═════ Source data
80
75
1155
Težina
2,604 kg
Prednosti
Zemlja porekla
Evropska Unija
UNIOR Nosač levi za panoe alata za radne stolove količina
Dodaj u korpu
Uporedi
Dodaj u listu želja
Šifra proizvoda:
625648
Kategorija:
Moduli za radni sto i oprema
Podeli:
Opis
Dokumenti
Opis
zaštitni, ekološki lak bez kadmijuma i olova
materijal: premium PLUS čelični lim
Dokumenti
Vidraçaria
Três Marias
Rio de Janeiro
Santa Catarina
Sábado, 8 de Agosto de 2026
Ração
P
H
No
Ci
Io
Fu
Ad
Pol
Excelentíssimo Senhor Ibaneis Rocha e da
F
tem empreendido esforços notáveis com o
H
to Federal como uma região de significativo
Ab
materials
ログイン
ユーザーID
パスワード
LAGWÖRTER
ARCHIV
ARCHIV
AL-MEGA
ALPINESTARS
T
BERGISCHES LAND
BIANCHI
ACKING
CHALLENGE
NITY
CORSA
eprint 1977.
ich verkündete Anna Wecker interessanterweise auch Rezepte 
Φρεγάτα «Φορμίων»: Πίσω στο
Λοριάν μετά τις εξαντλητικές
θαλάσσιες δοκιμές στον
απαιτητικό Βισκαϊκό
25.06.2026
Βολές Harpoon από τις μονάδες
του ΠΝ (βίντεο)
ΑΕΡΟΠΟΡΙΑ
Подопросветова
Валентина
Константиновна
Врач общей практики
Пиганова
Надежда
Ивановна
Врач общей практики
══════════
═════ Source data
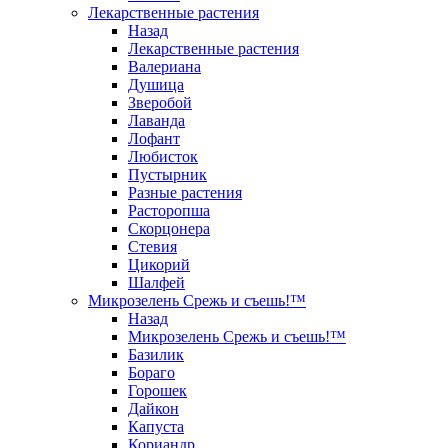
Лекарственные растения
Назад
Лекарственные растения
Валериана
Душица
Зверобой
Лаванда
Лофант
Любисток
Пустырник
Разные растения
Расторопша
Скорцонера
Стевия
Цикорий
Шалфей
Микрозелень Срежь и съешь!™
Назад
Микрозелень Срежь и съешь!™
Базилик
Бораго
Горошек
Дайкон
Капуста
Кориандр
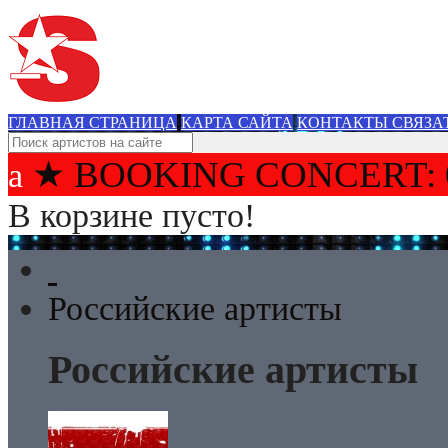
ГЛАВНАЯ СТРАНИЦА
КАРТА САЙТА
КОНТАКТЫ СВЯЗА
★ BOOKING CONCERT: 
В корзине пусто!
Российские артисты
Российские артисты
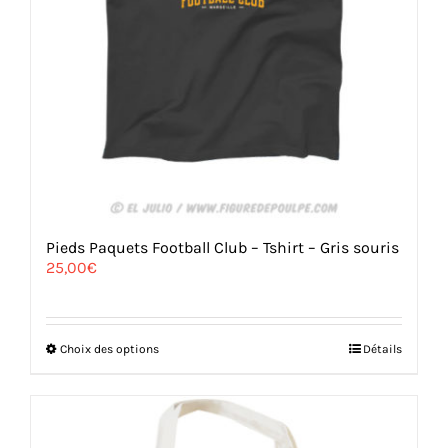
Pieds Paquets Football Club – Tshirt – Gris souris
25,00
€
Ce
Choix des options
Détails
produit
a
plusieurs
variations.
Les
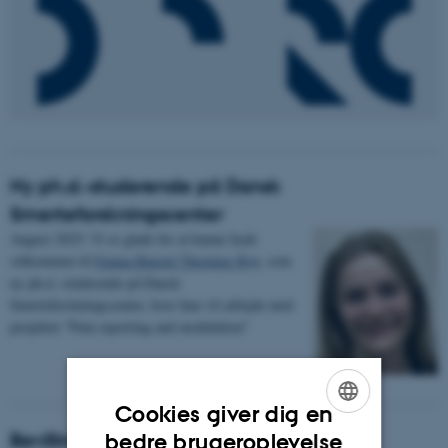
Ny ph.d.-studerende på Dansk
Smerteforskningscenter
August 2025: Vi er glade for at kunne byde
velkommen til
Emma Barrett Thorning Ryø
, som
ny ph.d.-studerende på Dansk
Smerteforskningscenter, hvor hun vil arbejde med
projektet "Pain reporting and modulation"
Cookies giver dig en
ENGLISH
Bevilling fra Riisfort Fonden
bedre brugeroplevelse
══════════
═════ Source data
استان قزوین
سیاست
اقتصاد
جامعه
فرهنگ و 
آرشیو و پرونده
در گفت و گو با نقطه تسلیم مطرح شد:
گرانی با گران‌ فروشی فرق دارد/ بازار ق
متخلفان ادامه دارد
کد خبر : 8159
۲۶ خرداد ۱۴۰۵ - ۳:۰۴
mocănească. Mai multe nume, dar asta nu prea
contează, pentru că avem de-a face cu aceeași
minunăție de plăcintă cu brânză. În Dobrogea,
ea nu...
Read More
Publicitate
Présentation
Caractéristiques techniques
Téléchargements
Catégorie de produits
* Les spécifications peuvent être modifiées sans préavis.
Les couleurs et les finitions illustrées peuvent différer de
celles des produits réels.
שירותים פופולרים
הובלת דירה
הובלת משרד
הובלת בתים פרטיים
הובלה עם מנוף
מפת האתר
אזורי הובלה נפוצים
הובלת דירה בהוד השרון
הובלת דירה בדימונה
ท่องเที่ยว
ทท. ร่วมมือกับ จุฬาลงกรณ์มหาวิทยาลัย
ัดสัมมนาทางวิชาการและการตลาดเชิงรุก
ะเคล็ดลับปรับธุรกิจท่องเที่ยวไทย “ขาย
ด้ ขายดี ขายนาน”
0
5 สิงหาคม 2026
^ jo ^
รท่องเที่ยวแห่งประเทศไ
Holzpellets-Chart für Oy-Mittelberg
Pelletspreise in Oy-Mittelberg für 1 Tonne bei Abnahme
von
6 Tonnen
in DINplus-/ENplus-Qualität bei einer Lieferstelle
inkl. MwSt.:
══════════
The problem
Print exactly the lines above that run from the one with "Pieds Paquets Football" to the one with "bedre brugeroplevelse", both included. No pictures.

Worked solution
Pieds Paquets Football Club – Tshirt – Gris souris
25,00
€
Ce
Choix des options
Détails
produit
a
plusieurs
variations.
Les
Ny ph.d.-studerende på Dansk
Smerteforskningscenter
August 2025: Vi er glade for at kunne byde
velkommen til
Emma Barrett Thorning Ryø
, som
ny ph.d.-studerende på Dansk
Smerteforskningscenter, hvor hun vil arbejde med
projektet "Pain reporting and modulation"
Cookies giver dig en
ENGLISH
Bevilling fra Riisfort Fonden
bedre brugeroplevelse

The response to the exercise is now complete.